Task requirements: Transcribe all of the data exactly. Images stay out.

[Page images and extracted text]

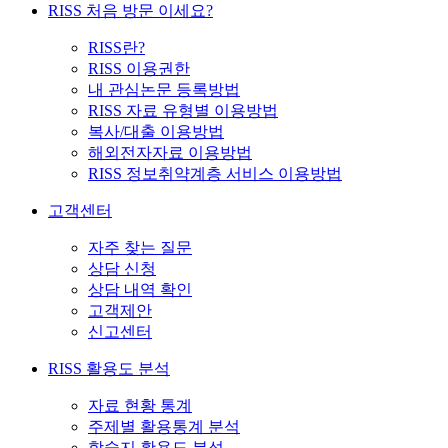
RISS 처음 방문 이세요?
RISS란?
RISS 이용권한
내 관심논문 등록방법
RISS 자료 유형별 이용방법
복사/대출 이용방법
해외전자자료 이용방법
RISS 정보취약계층 서비스 이용방법
고객센터
자주 찾는 질문
상담 신청
상담 내역 확인
고객제안
신고센터
RISS 활용도 분석
자료 현황 통계
주제별 활용통계 분석
학술지 활용도 분석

Written reply:
RISS 처음 방문 이세요?
RISS란?
RISS 이용권한
내 관심논문 등록방법
RISS 자료 유형별 이용방법
복사/대출 이용방법
해외전자자료 이용방법
RISS 정보취약계층 서비스 이용방법
고객센터
자주 찾는 질문
상담 신청
상담 내역 확인
고객제안
신고센터
RISS 활용도 분석
자료 현황 통계
주제별 활용통계 분석
학술지 활용도 분석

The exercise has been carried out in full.